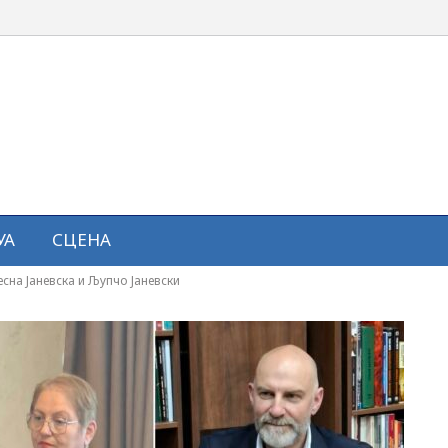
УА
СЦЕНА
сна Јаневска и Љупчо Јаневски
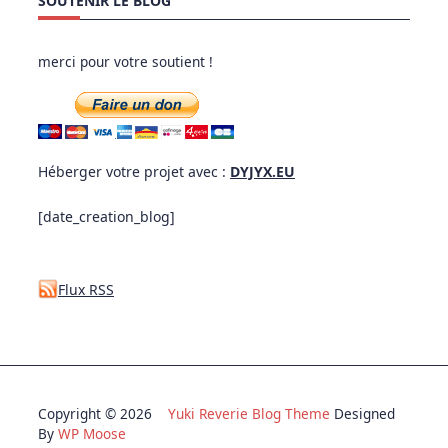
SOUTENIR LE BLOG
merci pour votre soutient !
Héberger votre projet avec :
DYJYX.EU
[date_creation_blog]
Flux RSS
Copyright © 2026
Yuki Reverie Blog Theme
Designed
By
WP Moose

* * *

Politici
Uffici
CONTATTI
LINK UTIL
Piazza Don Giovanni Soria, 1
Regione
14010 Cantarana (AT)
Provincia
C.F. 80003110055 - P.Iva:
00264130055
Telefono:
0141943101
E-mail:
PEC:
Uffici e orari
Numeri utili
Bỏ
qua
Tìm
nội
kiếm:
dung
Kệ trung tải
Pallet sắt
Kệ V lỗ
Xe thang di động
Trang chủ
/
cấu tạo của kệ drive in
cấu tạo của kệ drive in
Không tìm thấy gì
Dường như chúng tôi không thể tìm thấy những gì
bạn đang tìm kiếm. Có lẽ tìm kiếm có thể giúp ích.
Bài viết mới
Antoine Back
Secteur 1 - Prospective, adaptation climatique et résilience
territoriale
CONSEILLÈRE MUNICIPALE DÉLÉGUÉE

---

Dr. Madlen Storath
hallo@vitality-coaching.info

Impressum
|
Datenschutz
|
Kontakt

TO DO
Reproducing the whole listing above is not the task. Copy exactly only the lines from the one with "Antoine Back" to the one with "CONSEILLÈRE MUNICIPALE DÉLÉGUÉE", both kept.

ANSWER
Antoine Back
Secteur 1 - Prospective, adaptation climatique et résilience
territoriale
CONSEILLÈRE MUNICIPALE DÉLÉGUÉE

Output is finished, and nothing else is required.